Grassroots Currencies: Foundations for Grassroots Digital Economies
Ehud Shapiro
TL;DR
The paper addresses how to bootstrap scalable local digital economies without external capital by formulating Grassroots Currencies as IOUs issued by any agent and redeemed 1:1 through a network of mutual trust. It introduces the Grassroots Currencies Protocol (GC), a formal digital realization that supports chain redemptions, 1:1 peg among liquid currencies, and privacy-preserving payments, while maintaining safety through reputational incentives against doublespending. It contributes a formal specification, security and privacy analysis, measurable liquidity and creditworthiness metrics, and economic scenarios for both natural and legal persons, along with a detailed relation to inside money, fiat currencies, and CBDC concepts. The work lays a foundation for grassroots digital economies and outlines steps toward proof-of-concept implementations, with potential for regional and global federation via central bank analogues (CBGC) and diverse governance models.
Abstract
Grassroots currencies are means for turning mutual trust into liquidity, with the goal of providing foundations for grassroots digital economies. Grassroots coins are units of debt that can be issued by anyone -- people, corporations, cooperatives, banks, municipalities and governments -- and traded by anyone.

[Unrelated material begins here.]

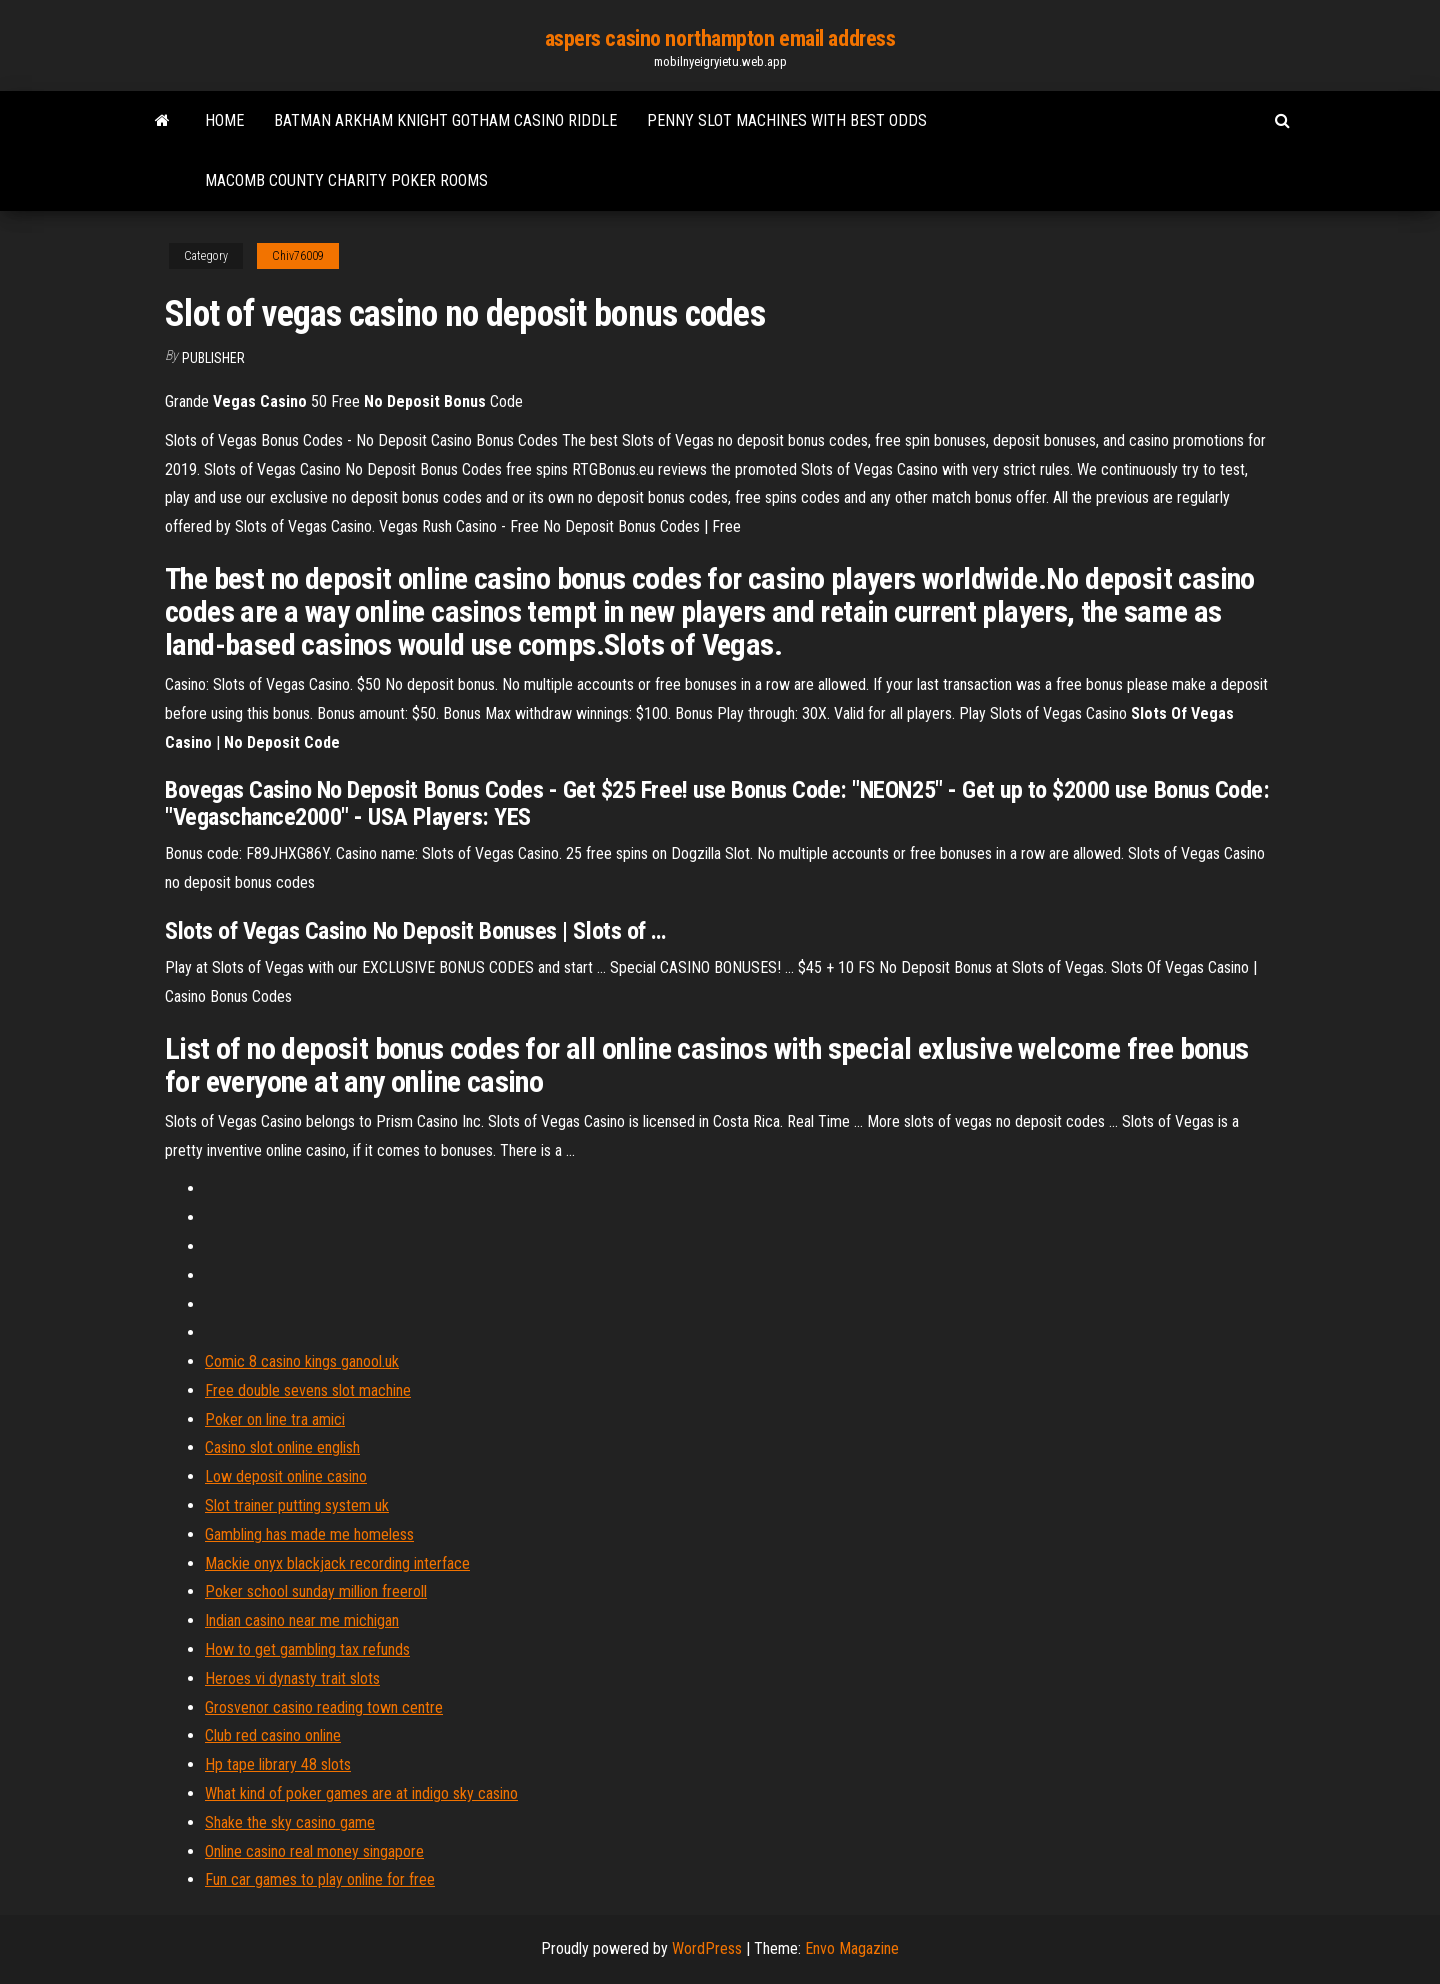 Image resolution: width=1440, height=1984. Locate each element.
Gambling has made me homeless (309, 1534)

They are more similar to `inside money' (a medium of exchange backed by private credit) and to fiat currencies (for which the issuer controls scarcity) than to global cryptocurrencies such as Bitcoin or Ethereum, which are unbacked and for which scarcity is controlled by the protocol. In this paper we introduce the principles that underlie grassroots currencies; show that they naturally admit basic fiat currency measures regarding foreign trade such as foreign debt, trade balance, and velocity, and basic accounting measures such as cash ratio, quick ratio, and current ratio; elaborate economic scenarios enabled by these principles for grassroots currencies issued by natural and legal persons; relate grassroots currencies to extant work, including notions of personal currencies, community currencies, cryptocurrencies, and inside money; formally specify grassroots currencies as digital entities, governed by the Grassroots Currencies Protocol; discuss the security (safety, liveness, and privacy) of the protocol; and prove that the protocol is grassroots. An implementation of grassroots currencies via a blocklace-based payment system is described elsewhere.